What this means is you can keep more of a picture in focus, along the way changing the way you think about what's in the scene. Each digital file representing a living picture does have to be reprocessed through software, which can be slow.
But once you've done that, changing the perspective is as simple as dragging your mouse in any direction on top of the image, or, doing the same thing with your finger on an iPad. Even better, the people you share the images with at lytro.com, on Facebook or Twitter, or on their own mobile devices can also experience this Perspective Shift feature as it's called, without needing any special software.
Ng demonstrated the new feature to me ahead of today's announcement. Changing the perspective in some images provides an effect that feels a bit like video, which is on the Lytro roadmaps.

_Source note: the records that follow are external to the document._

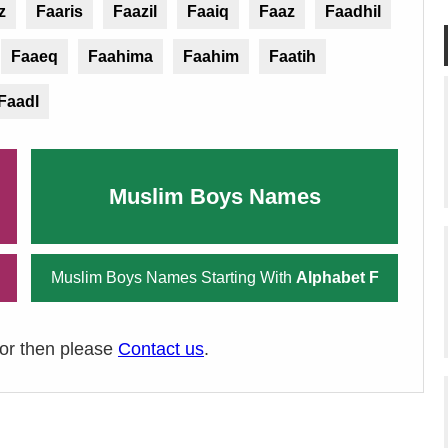
z
Faaris
Faazil
Faaiq
Faaz
Faadhil
Faaeq
Faahima
Faahim
Faatih
Faadl
Muslim Boys Names
Muslim Boys Names Starting With
Alphabet F
ror then please
Contact us
.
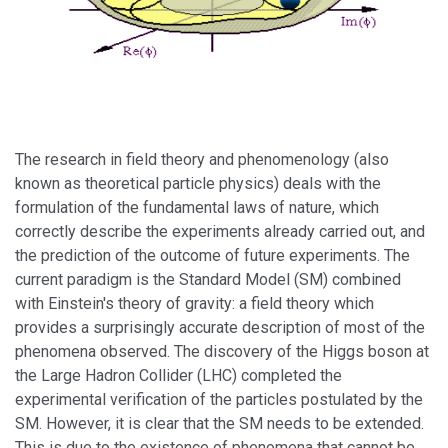
The research in field theory and phenomenology (also
known as theoretical particle physics) deals with the
formulation of the fundamental laws of nature, which
correctly describe the experiments already carried out, and
the prediction of the outcome of future experiments. The
current paradigm is the Standard Model (SM) combined
with Einstein's theory of gravity: a field theory which
provides a surprisingly accurate description of most of the
phenomena observed. The discovery of the Higgs boson at
the Large Hadron Collider (LHC) completed the
experimental verification of the particles postulated by the
SM. However, it is clear that the SM needs to be extended.
This is due to the existence of phenomena that cannot be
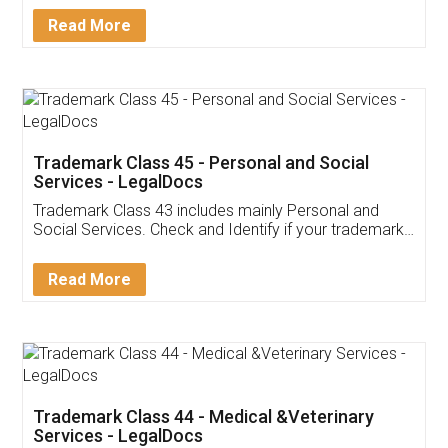
Download Our Mobile
Application
App available on:
Download on the
Download for
Play Store
Desktop
Customer Testimonials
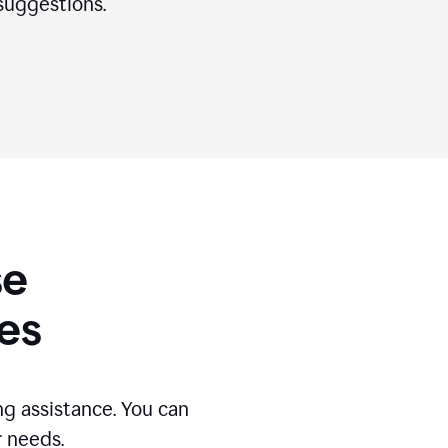
suggestions.
se
es
g assistance. You can
r needs.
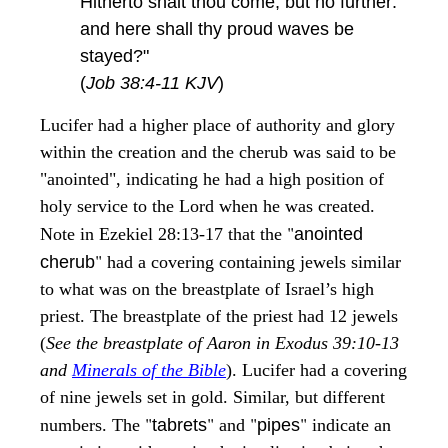
Hitherto shalt thou come, but no further:
and here shall thy proud waves be
stayed?"
(
Job 38:4-11 KJV
)
Lucifer had a higher place of authority and glory
within the creation and the cherub was said to be
"anointed", indicating he had a high position of
holy service to the Lord when he was created.
"
Note in Ezekiel 28:13-17 that the
anointed
"
cherub
had a covering containing jewels similar
to what was on the breastplate of Israel’s high
priest. The breastplate of the priest had 12 jewels
(
See the breastplate of Aaron in Exodus 39:10-13
and
Minerals of the Bible
). Lucifer had a covering
of nine jewels set in gold. Similar, but different
"
"
"
"
numbers. The
tabrets
and
pipes
indicate an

The software upgrade also brings another new feature, nine Living Filters that let you dress up pictures in various ways. Through the Crayon filter, for example, you can add a touch of color to an otherwise monochrome picture. A Mosaic filter creates a tiled mosaic to the out-of-focus parts of a scene. Still another filter, dubbed 8-Track, adds a 1970-ish vignette-style to a picture, while Line Art transforms your picture into a grayscale outline.
To make all this happen, Lytro captures light in every direction and point in space, capturing a lot more data than a conventional digital camera takes in. Such a process once required a roomful of cameras tethered to a supercomputer. Now it is all made possible in a camera you can stash in your coat pocket.
Lytro still has limitations. It may be able to change the focus, but it is no miracle worker when it comes to motion blur caused by a shaky shooter. Moreover, there's still a learning curve to using these 7.55-ounce cameras, which come in different colors and start at a pricey $399 for 8-gigabyte versions that can take about 350 pictures, or $499 for 16GB or about 750 pictures.
When Lytro first launched, a Mac was required, and Windows PCs were subsequently added. The company says there isn't much of a wait for one now as there was when the camera was first made available. After only be sold initially at the company's website, it is now available online from Amazon.com, BestBuy.com and Target.com as well.
Even so, Lytro isn't yet a mainstream sell. It's not exactly a substitute for the camera in your phone, much less a digital SLR. But then it's not really meant to be. Instead, it's a fun, artistic -- and dare I say -- revolutionary companion to the other picture takers you own. And as Lytro is now proving, it can be made better through software.